'Red, White & Royal Blue' is a modern-day fairy tale — with a queer ...
When he was working out how to shoot those pivotal moments in the development of Alex and Henry’s relationship, such as the first time they have sex in Paris, “it was very important to me that we literally never lose sight of their faces,” López explained. The actors never shot a version of that scene “where it was just a wide shot with their bodies in the bed, because we all know exactly what’s happening. What we don’t know yet is how they’re feeling about what’s happening, so that was a decision that I made to be really tight on their faces while also giving the audience a sense of where their bodies are in relation to each other.”
López said his favorite scenes — both to shoot and to watch — depict Alex and Henry opening up to each other about their backgrounds and upbringings and realizing they share more in common than they once thought. For instance, there’s a scene in which Alex and Henry, wearing nothing but bathrobes, are eating chocolate mousse while Alex asks if Henry has ever tried to cook for himself or use the gay dating app Grindr. (“Once, unsuccessfully” is Henry’s answer to both questions.)
There’s another scene in Alex’s bedroom after they hook up for the first time, in which Alex reveals he is bisexual and Henry says he is “as gay as a maypole.”
“When we were editing it, I was getting notes: ‘Can we pare it down? Can we trim it? Can it be faster?’ I tested shorter versions of that scene for audiences,” López revealed, “and I kept getting the same note back from the audiences: ‘We just want more of Alex and Henry talking to each other.’ And I was like, ‘I knew it!’ So I went back to my producers and the studio: ‘Respectfully, I’m no longer taking these notes. If it’s Alex and Henry together onscreen, it makes us happy.’ That is the full unedited scene without any trims — it’s exactly the scene we shot.”
Since the full ensemble cast was announced in June 2022, there has been social media chatter about López’s creative decisions that deviate from McQuiston’s novel: Alex’s parents, Ellen and Oscar (Clifton Collins Jr.), are still married instead of divorced; Alex’s sister, June, and family friend, Rafael Luna, who plays a senator, have been scrapped; Henry’s mother doesn’t appear; and Alex reveals that he once hooked up with Miguel Ramos (Juan Castano), a White House reporter for Politico.

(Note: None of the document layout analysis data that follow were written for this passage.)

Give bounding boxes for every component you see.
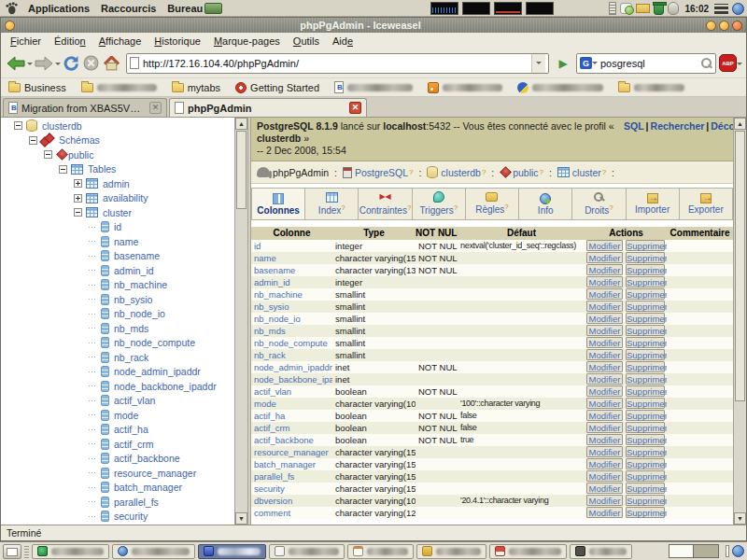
delete-button[interactable]: Supprimer [626,483,665,494]
tree-expander-icon[interactable] [89,256,97,257]
modify-button[interactable]: Modifier [586,361,623,372]
taskbar-button[interactable] [570,544,632,559]
tree-item[interactable]: node_backbone_ipaddr [1,379,234,394]
tree-item[interactable]: id [1,220,234,235]
menu-item[interactable]: Outils [288,35,325,48]
modify-button[interactable]: Modifier [586,276,623,287]
browser-tab[interactable]: Migration from XBAS5V1.2 to XBAS5V3...✕ [3,98,167,117]
taskbar-handle[interactable] [24,545,29,558]
modify-button[interactable]: Modifier [586,349,623,360]
help-link[interactable]: ? [504,203,508,211]
tree-item[interactable]: admin [1,176,234,191]
url-history-dropdown[interactable] [531,54,545,73]
modify-button[interactable]: Modifier [586,385,623,397]
column-name-link[interactable]: nb_sysio [254,301,289,312]
column-name-link[interactable]: nb_mds [254,326,286,336]
help-link[interactable]: ? [482,168,486,176]
object-tab[interactable]: Triggers? [413,189,466,219]
bookmark-item[interactable] [618,83,684,92]
modify-button[interactable]: Modifier [586,325,623,336]
delete-button[interactable]: Supprimer [626,410,665,421]
object-tab[interactable]: Règles? [466,189,519,219]
tree-item[interactable]: mode [1,408,234,423]
modify-button[interactable]: Modifier [586,337,623,348]
delete-button[interactable]: Supprimer [626,264,665,275]
modify-button[interactable]: Modifier [586,301,623,312]
tree-item[interactable]: actif_vlan [1,394,234,409]
object-tab[interactable]: Colonnes [251,189,305,219]
delete-button[interactable]: Supprimer [626,458,665,469]
sql-link[interactable]: SQL [624,120,644,132]
column-name-link[interactable]: id [254,241,261,251]
window-menu-button[interactable] [5,21,15,31]
tree-item[interactable]: public [1,147,234,162]
taskbar-button[interactable] [112,544,195,559]
modify-button[interactable]: Modifier [586,422,623,433]
menu-item[interactable]: Historique [148,35,206,48]
bookmark-item[interactable] [428,82,502,93]
object-tab[interactable]: Droits? [572,189,626,219]
tree-item[interactable]: nb_machine [1,278,234,293]
stop-button[interactable] [81,51,101,76]
modify-button[interactable]: Modifier [586,264,623,275]
workspace-switcher[interactable] [669,544,719,558]
taskbar-button[interactable] [489,544,567,559]
tree-item[interactable]: actif_backbone [1,452,234,467]
workspace-2[interactable] [694,545,718,557]
bookmark-item[interactable] [81,83,157,92]
column-name-link[interactable]: batch_manager [254,459,316,469]
tree-expander-icon[interactable] [89,299,97,300]
column-name-link[interactable]: actif_vlan [254,386,291,397]
url-bar[interactable] [126,53,549,74]
tree-expander-icon[interactable] [89,328,97,329]
delete-button[interactable]: Supprimer [626,470,665,482]
taskbar-button[interactable] [198,544,266,559]
minimize-button[interactable] [706,21,716,31]
tree-expander-icon[interactable] [89,285,97,286]
bookmark-item[interactable] [517,82,603,93]
column-name-link[interactable]: actif_crm [254,423,290,433]
modify-button[interactable]: Modifier [586,507,623,518]
tree-expander-icon[interactable] [74,208,82,217]
tree-item[interactable]: resource_manager [1,466,234,481]
tree-expander-icon[interactable] [74,179,82,188]
column-name-link[interactable]: nb_node_io [254,314,301,324]
tab-close-icon[interactable]: ✕ [349,102,361,114]
delete-button[interactable]: Supprimer [626,422,665,433]
home-button[interactable] [101,51,122,76]
column-name-link[interactable]: dbversion [254,496,292,506]
menu-item[interactable]: Aide [327,35,359,48]
taskbar-button[interactable] [32,544,109,559]
delete-button[interactable]: Supprimer [626,240,665,251]
menu-item[interactable]: Édition [49,35,92,48]
tree-item[interactable]: nb_rack [1,350,234,365]
tree-item[interactable]: availability [1,191,234,206]
delete-button[interactable]: Supprimer [626,349,665,360]
tree-item[interactable]: actif_crm [1,437,234,452]
modify-button[interactable]: Modifier [586,470,623,482]
delete-button[interactable]: Supprimer [626,325,665,336]
modify-button[interactable]: Modifier [586,483,623,494]
tree-expander-icon[interactable] [89,227,97,228]
tree-expander-icon[interactable] [14,121,22,130]
column-name-link[interactable]: parallel_fs [254,471,294,482]
tree-expander-icon[interactable] [89,516,97,517]
help-link[interactable]: ? [341,203,345,212]
object-tab[interactable]: Importer [627,189,680,219]
workspace-1[interactable] [669,545,694,557]
search-engine-dropdown[interactable] [592,62,598,67]
scrollbar-thumb[interactable] [735,131,745,401]
help-link[interactable]: ? [409,168,413,176]
clock[interactable]: 16:02 [683,4,711,14]
show-desktop-button[interactable] [3,544,21,559]
column-name-link[interactable]: name [254,253,276,263]
taskbar-button[interactable] [269,544,345,559]
modify-button[interactable]: Modifier [586,458,623,469]
tree-item[interactable]: nb_sysio [1,292,234,307]
modify-button[interactable]: Modifier [586,313,623,324]
forward-button[interactable] [33,51,55,76]
delete-button[interactable]: Supprimer [626,313,665,324]
modify-button[interactable]: Modifier [586,252,623,263]
delete-button[interactable]: Supprimer [626,385,665,397]
tree-item[interactable]: clusterdb [1,119,234,133]
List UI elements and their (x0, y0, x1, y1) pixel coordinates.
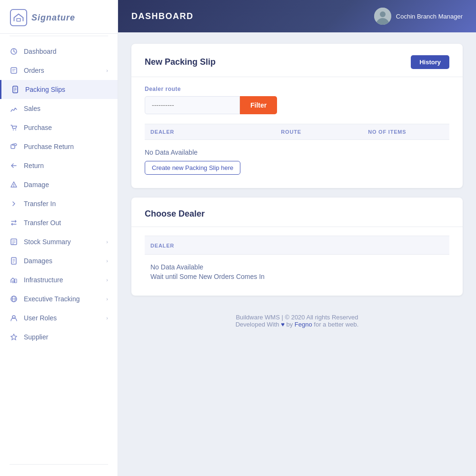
sidebar-item-purchase[interactable]: Purchase (0, 118, 118, 137)
sidebar-item-return[interactable]: Return (0, 156, 118, 175)
sidebar-item-label-return: Return (24, 162, 108, 169)
packing-slip-table-body: No Data Available Create new Packing Sli… (145, 140, 449, 177)
user-roles-arrow-icon: › (106, 315, 108, 321)
dealer-table-header: DEALER (145, 236, 449, 255)
orders-arrow-icon: › (106, 68, 108, 73)
sidebar-item-label-sales: Sales (24, 105, 108, 112)
executive-tracking-icon (10, 295, 18, 303)
header-user: Cochin Branch Manager (374, 8, 463, 25)
dealer-no-data: No Data Available (150, 263, 444, 271)
sidebar-item-dashboard[interactable]: Dashboard (0, 42, 118, 61)
sales-icon (10, 104, 18, 113)
user-name: Cochin Branch Manager (396, 13, 463, 20)
sidebar-item-label-damage: Damage (24, 181, 108, 188)
sidebar-item-stock-summary[interactable]: Stock Summary › (0, 232, 118, 251)
filter-button[interactable]: Filter (240, 96, 277, 114)
sidebar-item-supplier[interactable]: Supplier (0, 327, 118, 347)
sidebar-item-label-user-roles: User Roles (24, 314, 100, 322)
col-dealer-header: DEALER (150, 243, 174, 248)
svg-marker-15 (11, 334, 17, 340)
dealer-route-input[interactable] (145, 96, 240, 114)
packing-slip-title: New Packing Slip (145, 57, 216, 67)
sidebar-item-executive-tracking[interactable]: Executive Tracking › (0, 289, 118, 308)
col-dealer: DEALER (145, 129, 275, 135)
packing-slip-card-divider (131, 77, 463, 77)
damages-icon (10, 257, 18, 265)
dashboard-icon (10, 47, 18, 56)
sidebar-item-label-orders: Orders (24, 67, 100, 74)
history-button[interactable]: History (411, 55, 449, 69)
svg-rect-1 (17, 19, 20, 21)
logo-text: Signature (31, 13, 75, 23)
sidebar-item-label-executive-tracking: Executive Tracking (24, 295, 100, 303)
svg-point-17 (380, 11, 386, 17)
packing-slip-card-header: New Packing Slip History (145, 55, 449, 69)
logo-icon (10, 9, 28, 27)
sidebar-item-sales[interactable]: Sales (0, 99, 118, 118)
filter-row: Filter (145, 96, 449, 114)
sidebar-bottom-divider (10, 464, 108, 465)
sidebar-item-label-purchase-return: Purchase Return (24, 143, 108, 150)
svg-rect-3 (11, 68, 17, 73)
footer-by: by (286, 321, 294, 328)
packing-slip-table-header: DEALER ROUTE NO OF ITEMS (145, 124, 449, 140)
choose-dealer-card: Choose Dealer DEALER No Data Available W… (131, 198, 463, 296)
return-icon (10, 161, 18, 170)
svg-rect-10 (12, 281, 14, 283)
sidebar-item-transfer-in[interactable]: Transfer In (0, 194, 118, 213)
col-route: ROUTE (275, 129, 362, 135)
svg-rect-0 (10, 10, 27, 26)
transfer-in-icon (10, 199, 18, 208)
sidebar-item-label-transfer-in: Transfer In (24, 200, 108, 208)
dealer-table-body: No Data Available Wait until Some New Or… (145, 255, 449, 284)
stock-summary-icon (10, 238, 18, 246)
sidebar-divider (10, 36, 108, 36)
create-packing-slip-link[interactable]: Create new Packing Slip here (145, 161, 240, 175)
damages-arrow-icon: › (106, 258, 108, 264)
footer-post: for a better web. (314, 321, 358, 328)
footer-line1: Buildware WMS | © 2020 All rights Reserv… (131, 314, 463, 321)
sidebar-item-damage[interactable]: Damage (0, 175, 118, 194)
packing-slips-icon (11, 85, 20, 94)
sidebar-item-label-dashboard: Dashboard (24, 48, 108, 55)
purchase-return-icon (10, 142, 18, 151)
sidebar-item-orders[interactable]: Orders › (0, 61, 118, 80)
executive-tracking-arrow-icon: › (106, 296, 108, 302)
sidebar-nav: Dashboard Orders › Packing Slips Sales (0, 38, 118, 462)
dealer-wait-text: Wait until Some New Orders Comes In (150, 273, 444, 280)
stock-summary-arrow-icon: › (106, 239, 108, 245)
header-title: DASHBOARD (131, 11, 194, 21)
logo-area: Signature (0, 0, 118, 34)
svg-point-6 (15, 129, 16, 130)
footer: Buildware WMS | © 2020 All rights Reserv… (131, 305, 463, 333)
sidebar-item-infrastructure[interactable]: Infrastructure › (0, 270, 118, 289)
sidebar-item-label-stock-summary: Stock Summary (24, 238, 100, 246)
sidebar-item-label-damages: Damages (24, 257, 100, 265)
damage-icon (10, 180, 18, 189)
col-no-of-items: NO OF ITEMS (362, 129, 449, 135)
user-roles-icon (10, 314, 18, 322)
sidebar-item-purchase-return[interactable]: Purchase Return (0, 137, 118, 156)
sidebar-item-label-purchase: Purchase (24, 124, 108, 131)
choose-dealer-card-header: Choose Dealer (145, 209, 449, 219)
sidebar-item-transfer-out[interactable]: Transfer Out (0, 213, 118, 232)
sidebar-item-packing-slips[interactable]: Packing Slips (0, 80, 118, 99)
orders-icon (10, 66, 18, 75)
choose-dealer-card-divider (131, 227, 463, 227)
sidebar-item-label-packing-slips: Packing Slips (25, 86, 108, 93)
sidebar-item-label-supplier: Supplier (24, 333, 108, 341)
sidebar-item-damages[interactable]: Damages › (0, 251, 118, 270)
infrastructure-icon (10, 276, 18, 284)
content-area: New Packing Slip History Dealer route Fi… (118, 32, 476, 476)
purchase-icon (10, 123, 18, 132)
transfer-out-icon (10, 218, 18, 227)
main-content: DASHBOARD Cochin Branch Manager New Pack… (118, 0, 476, 476)
footer-developed-with: Developed With (236, 321, 279, 328)
dealer-route-label: Dealer route (145, 86, 449, 92)
sidebar-item-user-roles[interactable]: User Roles › (0, 308, 118, 327)
supplier-icon (10, 333, 18, 341)
sidebar-item-label-transfer-out: Transfer Out (24, 219, 108, 227)
user-avatar (374, 8, 391, 25)
footer-brand: Fegno (295, 321, 312, 328)
sidebar-item-label-infrastructure: Infrastructure (24, 276, 100, 284)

Some of those changes were personal: “As a Latino filmmaker, it was important to me to show to a broader audience a Latino who is still with his family,” López said. “I made [Alex] an immigrant because in the book, he’s second generation. I was like, ‘I want a man born in Mexico who is still with his family.’”
It was never easy to cut existing characters or leave scenes on the cutting room floor, “but it was very clear what belonged in the film and what didn’t,” added López, who reiterated that, because a movie is meant to be watched in one sitting, he had significantly less real estate to work with than McQuiston’s book.
“What belonged in the film was anything that helped us understand these two young men’s hearts, fears, desires and love for one another," López said. "I wanted audiences at the end of the film to feel exactly how they felt at the end of the book, and if I could achieve that, then I knew that I would have succeeded in adapting this novel.”
Although one may interpret “Red, White & Royal Blue” as a kind of antidote to the darker queer narratives in today’s media landscape, López doesn’t “in any way intend” for the film to be “a rejection of anything that’s come before” him.
“We have moved past the need to only examine our traumas and our tragedies," he said. "It doesn’t mean we should ignore them, that we’re done with them, that we should put them away, but we all know we are more than just one thing."
Just as heterosexual-centered movies run the gamut "from tragedy to farce, to romance, to war, to espionage, to space," López said, queer storytelling should be able to do the same.
"There are queer astronauts, there are queer spies, there are queer cowboys — you name it, we are there," he said. "I want people to start thinking about queer storytelling as being able to do anything that straight storytelling has done in the past.”
As for the potential of a “Red, White & Royal Blue” sequel, the writer-director said, with a glint in his eye, “If Casey wants to do it, if Taylor and Nick want to do it, then why not?”